Another consideration when thinking about seeing customers in your own home is your personal safety. Are you happy inviting strangers into your home for private therapies and treatments, and what precautions can you take to ensure that nothing adverse happens?

You may decide that you only see customers who you know or have been recommended to you. Alternatively, you might have a system of calling or texting a family member when you’re seeing a new customer to let them know that everything is OK.

If you’re worried about personal safety it may be a better idea to hire a therapy room in a staffed building. A receptionist will then know you’re seeing a customer and can check up on you if needed.

How Will Customers Find Out About You?

When you run a business from home it can be a bit invisible. You might not want any signage outside your house saying what you do (your neighbours probably won’t either!), and so it can be difficult to get noticed.

You’ll need to invest time and resources into putting yourself on the map using digital tools (social media, websites, etc.), advertising locally in the press or via noticeboards etc., using word of mouth as much as possible, and networking with potential customers and other complementary businesses.

Many therapists who work from home find that their businesses grow organically through word of mouth recommendations.

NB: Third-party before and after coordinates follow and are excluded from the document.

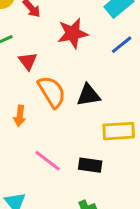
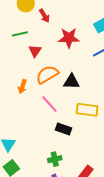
orange semicircle: (52, 92) -> (47, 75), turned -100
pink line: (48, 161) -> (50, 104), moved

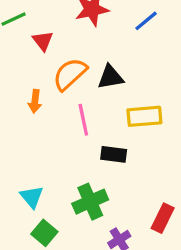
pink line: (50, 104) -> (83, 120), turned 42
green cross: (55, 159) -> (90, 202), moved, size x1.5

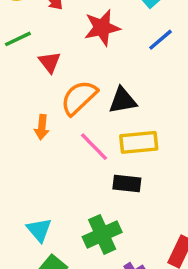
yellow rectangle: (144, 116) -> (139, 142), moved
pink line: (83, 120) -> (94, 147), turned -32

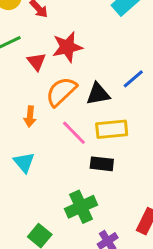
red star: (102, 28) -> (67, 47), moved
blue line: (160, 40) -> (133, 79), moved
cyan triangle: (39, 230) -> (24, 162), moved

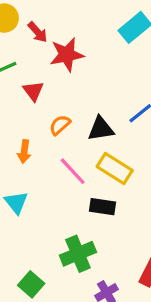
red star: (67, 47) -> (67, 55), moved
orange semicircle: (61, 92) -> (60, 125), size x0.6
yellow rectangle: (112, 129) -> (115, 169), turned 36

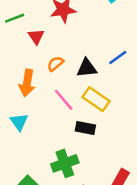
orange arrow: (24, 152) -> (27, 83), size x1.5

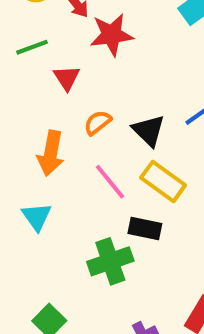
black triangle: (87, 68) -> (149, 131), turned 50
green cross: (65, 163) -> (110, 261), moved

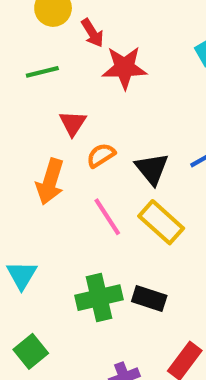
red triangle: (67, 78) -> (73, 123), moved
cyan triangle: (37, 217) -> (22, 275), moved
black rectangle: (145, 228) -> (149, 298), moved

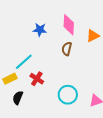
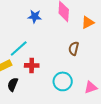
brown semicircle: (67, 49) -> (74, 48), moved
red cross: (37, 79) -> (32, 65), turned -32

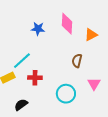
black semicircle: (13, 84) -> (21, 105), moved, turned 32
pink triangle: (91, 87) -> (94, 84), moved, turned -40

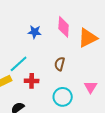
orange triangle: (91, 35) -> (88, 38), size x1.5
brown semicircle: (77, 61) -> (60, 64), moved

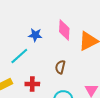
cyan line: (19, 64) -> (19, 56), moved

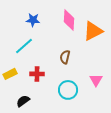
blue star: (35, 35) -> (33, 20), moved

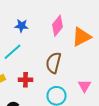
pink diamond: (69, 20) -> (58, 26), turned 35
brown semicircle: (65, 57) -> (54, 63), size x1.5

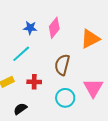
pink diamond: (58, 26) -> (54, 28), moved
pink triangle: (84, 86) -> (93, 88), size x1.5

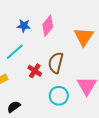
orange triangle: (90, 39) -> (84, 37), turned -30
red cross: (34, 82) -> (35, 71), moved, turned 32

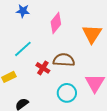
blue star: (24, 26) -> (23, 11), moved
brown semicircle: (56, 63) -> (64, 60), turned 80

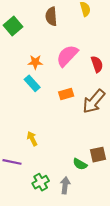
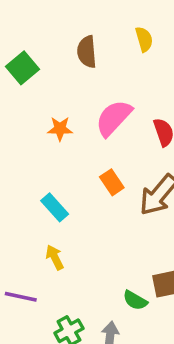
cyan rectangle: (32, 83) -> (55, 207), moved
orange rectangle: (66, 94) -> (112, 182), turned 72

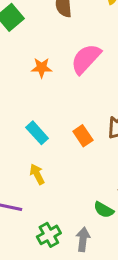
orange rectangle: (112, 182) -> (83, 136), moved

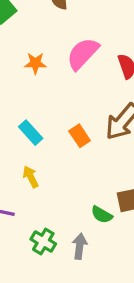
green cross: (49, 235) -> (43, 241), turned -30

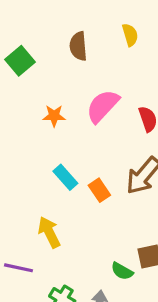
cyan rectangle: (31, 133) -> (65, 177), moved
yellow arrow: (31, 177) -> (49, 232), size x1.4

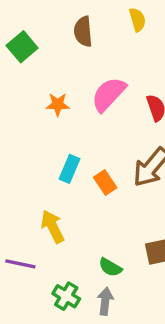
cyan rectangle: (65, 177) -> (70, 169), turned 65
green semicircle: (122, 271) -> (110, 267), moved

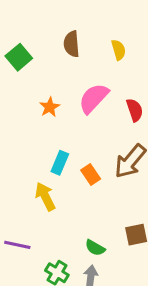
yellow semicircle: (137, 20) -> (119, 50), moved
orange star: (58, 104) -> (50, 107), turned -30
yellow arrow: (53, 227) -> (45, 196), moved

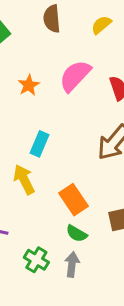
yellow semicircle: (119, 50) -> (101, 25), turned -114
orange rectangle: (91, 174) -> (73, 200), moved, size x1.4

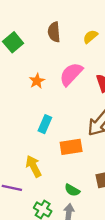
yellow arrow: (24, 179) -> (34, 166), moved
orange rectangle: (73, 200) -> (71, 147), moved, turned -65

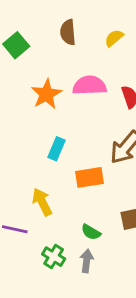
pink semicircle: (71, 74) -> (90, 85), turned 45
orange star: (37, 81) -> (46, 94), size x1.5

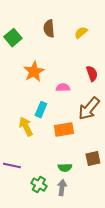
pink semicircle: (90, 85) -> (63, 88), moved, size x0.6
yellow arrow: (42, 202) -> (26, 127), moved
green semicircle: (91, 232) -> (65, 168), turned -32

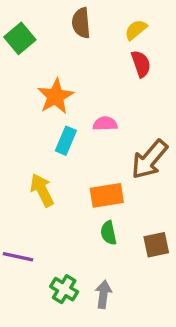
red semicircle: (92, 74) -> (141, 64), moved
cyan rectangle: (41, 110) -> (66, 141), moved
green semicircle: (65, 168) -> (109, 233), moved, turned 80

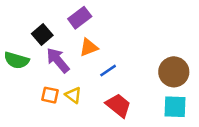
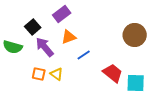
brown circle: (174, 72) -> (135, 35), moved
red trapezoid: (118, 105) -> (113, 73), moved

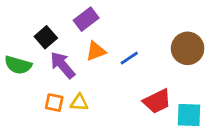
blue line: (84, 55) -> (129, 58), moved
red trapezoid: (113, 73) -> (157, 101), turned 115
yellow triangle: (57, 74) -> (79, 103), turned -32

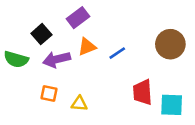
purple arrow: (63, 65) -> (57, 59), turned -64
red trapezoid: (157, 101) -> (143, 92), turned 112
yellow triangle: (79, 103) -> (79, 104), moved

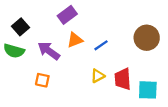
black square: (41, 34) -> (21, 27), moved
purple arrow: (57, 59) -> (49, 51), turned 50
yellow triangle: (79, 104) -> (98, 76), moved, turned -32

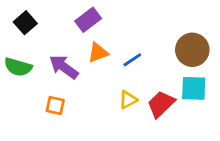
black square: (21, 27) -> (25, 23), moved
red trapezoid: (123, 79) -> (161, 104), turned 50
cyan square: (148, 90) -> (194, 88), moved

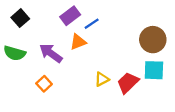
blue line: (132, 60) -> (92, 24), moved
orange square: (55, 105) -> (44, 84), turned 35

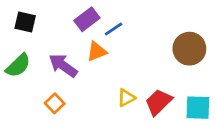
black square: (20, 18) -> (25, 22), turned -36
green semicircle: (15, 53) -> (18, 65), turned -60
cyan square: (154, 70) -> (198, 108), moved

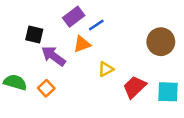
black square: (25, 22) -> (34, 35), moved
green semicircle: (18, 65) -> (15, 82), moved, turned -120
yellow triangle: (126, 98) -> (106, 69), moved

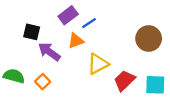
yellow triangle: (106, 69) -> (98, 64), size x1.5

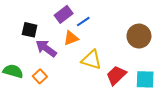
yellow triangle: (98, 64) -> (92, 60), turned 45

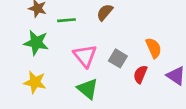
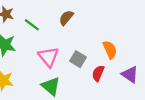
green line: (67, 20) -> (32, 25), turned 42

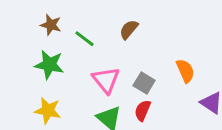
red semicircle: (98, 73) -> (143, 111), moved

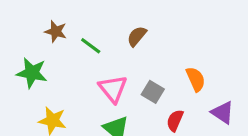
green star: (49, 65) -> (32, 73), moved
red semicircle: (143, 111) -> (175, 121), moved

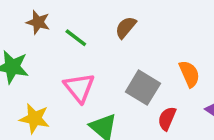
pink triangle: (113, 89) -> (79, 88), moved
gray square: (153, 92) -> (143, 88), size x1.4

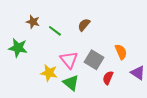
pink triangle: (79, 88) -> (69, 60), moved
yellow star: (35, 119) -> (49, 73), moved

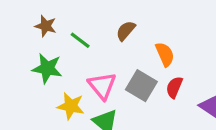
green star: (18, 48) -> (47, 68), moved
orange semicircle: (121, 52) -> (165, 54), moved
red semicircle: (108, 78) -> (174, 87), moved

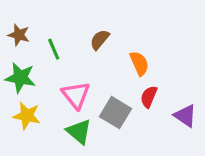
green line: (80, 40) -> (54, 49), turned 30
gray square: (141, 86) -> (116, 113), moved
yellow star: (71, 106) -> (27, 116), moved

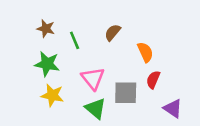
gray square: (116, 113) -> (126, 93), turned -30
purple triangle: (185, 116) -> (173, 108), moved

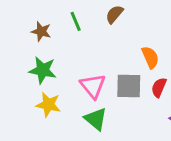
brown semicircle: (113, 32) -> (114, 14), moved
green line: (75, 40) -> (76, 21), moved
gray square: (126, 93) -> (129, 86), moved

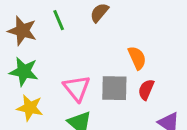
brown star: (41, 31) -> (22, 31), size x1.4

For example, you might initially treat friends and family who then recommend you to their friends. This can be a good way of gradually building up your business, although it can be a slow process.

If you want to grow your business faster, you should look at other marketing activities and ways to attract customers. Again, you may find renting a therapy room in an established business a better way to do this. Customers will already be aware of the business and therapies offered there, and you’ll be able to benefit from the marketing and PR activities that business is already doing.

Short Term Therapy Room

While the dream may be to run your business from home, consider whether, as a short term measure, renting a therapy room might be a better option. Although you’ll have the cost of hiring the room, you’ll benefit from having a dedicated space already set up for you to offer treatments from. This could be more professional and safe than the home environment while you build up your customer base, and you won’t have the overheads and capital costs of setting up a room at home.

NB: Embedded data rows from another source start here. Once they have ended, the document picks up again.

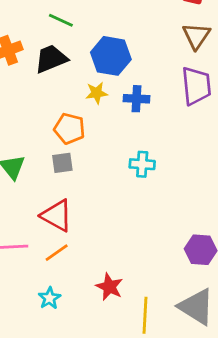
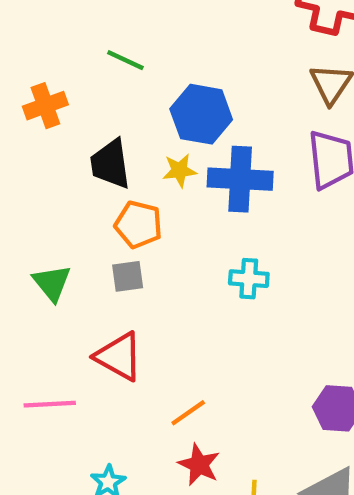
black trapezoid: (51, 59) -> (110, 164), moved, turned -76
blue cross: (136, 99) -> (240, 179), size x1.6
orange line: (57, 253) -> (188, 413), moved

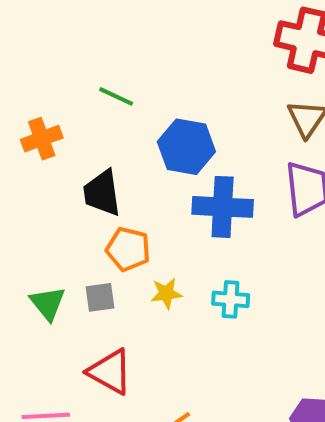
yellow star: (180, 170) -> (166, 293), moved
gray square: (128, 276) -> (100, 297), moved

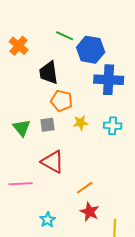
green line: (116, 96) -> (65, 36), moved
orange cross: (42, 139) -> (19, 46), turned -30

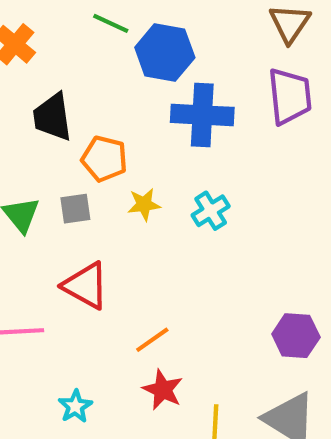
black trapezoid: (49, 73) -> (52, 117), moved
cyan cross: (113, 126) -> (211, 211), turned -36

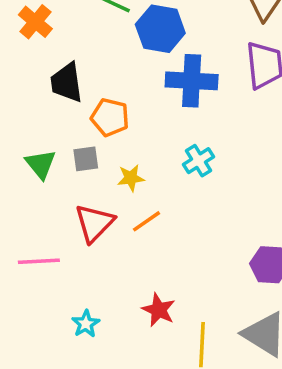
yellow star: (144, 204) -> (131, 178), moved
red triangle: (86, 286) -> (94, 223), turned 45
orange line: (152, 340) -> (146, 221), moved

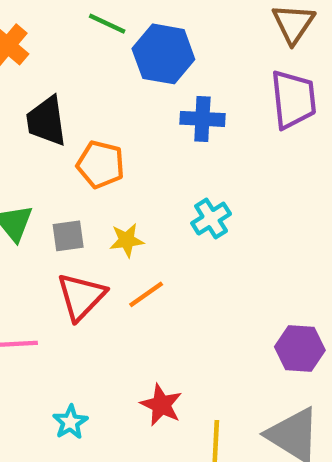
blue cross: (192, 81) -> (202, 119), size x0.7
gray square: (86, 159) -> (68, 236), moved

Once your business is thriving and you have profits to invest, you can then create the right space at home to treat your loyal customers from.

We’ve created a useful Business Plan Template for Therapy Businesses, which you can download here. Designed to help you identify the strengths, weaknesses, opportunities and threats to your therapy business, once complete it provides you with a roadmap for starting up your own biz.

* If you’re offering very specialist therapy treatments your customers may be prepared to travel from further afield. Also if you’re in a more rural area, people are generally more used to travelling to get to shops and services. Therefore the radius from your home may vary depending on your location and specialisation.